▶ _TASK_: A word-for-word copy of the data, pictures excluded, is what this task asks for.

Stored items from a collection
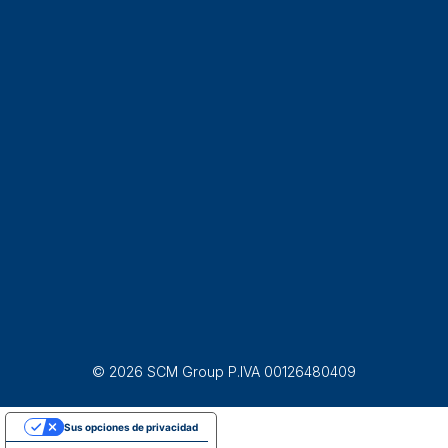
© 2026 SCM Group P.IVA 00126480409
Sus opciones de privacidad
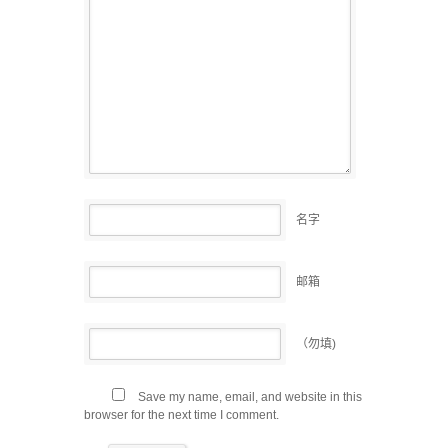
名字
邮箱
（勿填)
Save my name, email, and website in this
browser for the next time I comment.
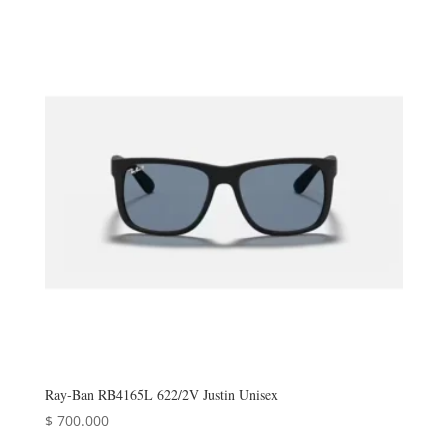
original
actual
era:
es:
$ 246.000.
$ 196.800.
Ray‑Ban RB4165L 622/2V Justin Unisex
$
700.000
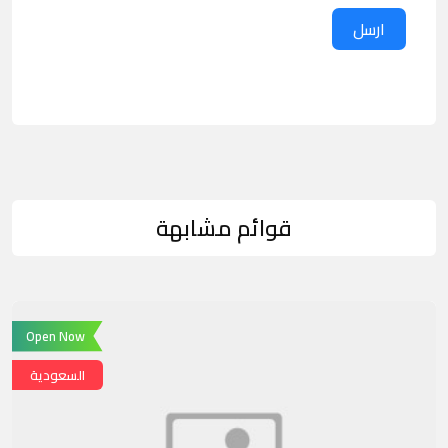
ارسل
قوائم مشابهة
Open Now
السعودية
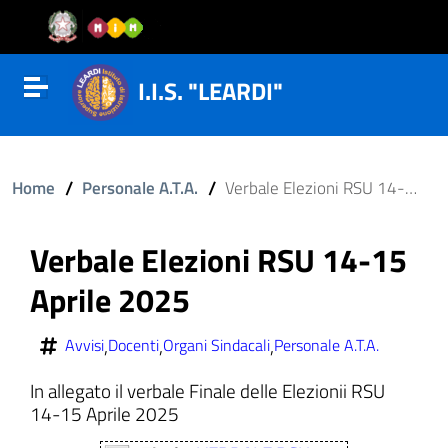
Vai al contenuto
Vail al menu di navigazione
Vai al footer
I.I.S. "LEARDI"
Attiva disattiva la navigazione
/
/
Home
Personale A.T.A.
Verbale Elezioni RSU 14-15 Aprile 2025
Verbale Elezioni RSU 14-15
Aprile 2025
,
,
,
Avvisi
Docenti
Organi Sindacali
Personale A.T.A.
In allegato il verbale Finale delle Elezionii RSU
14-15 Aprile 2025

▶ _ANSWER BOX_:
© 2026 SCM Group P.IVA 00126480409
Sus opciones de privacidad
名字
邮箱
（勿填)
Save my name, email, and website in this
browser for the next time I comment.
original
actual
era:
es:
$ 246.000.
$ 196.800.
Ray‑Ban RB4165L 622/2V Justin Unisex
$
700.000
ارسل
قوائم مشابهة
Open Now
السعودية
Vai al contenuto
Vail al menu di navigazione
Vai al footer
I.I.S. "LEARDI"
Attiva disattiva la navigazione
/
/
Home
Personale A.T.A.
Verbale Elezioni RSU 14-15 Aprile 2025
Verbale Elezioni RSU 14-15
Aprile 2025
,
,
,
Avvisi
Docenti
Organi Sindacali
Personale A.T.A.
In allegato il verbale Finale delle Elezionii RSU
14-15 Aprile 2025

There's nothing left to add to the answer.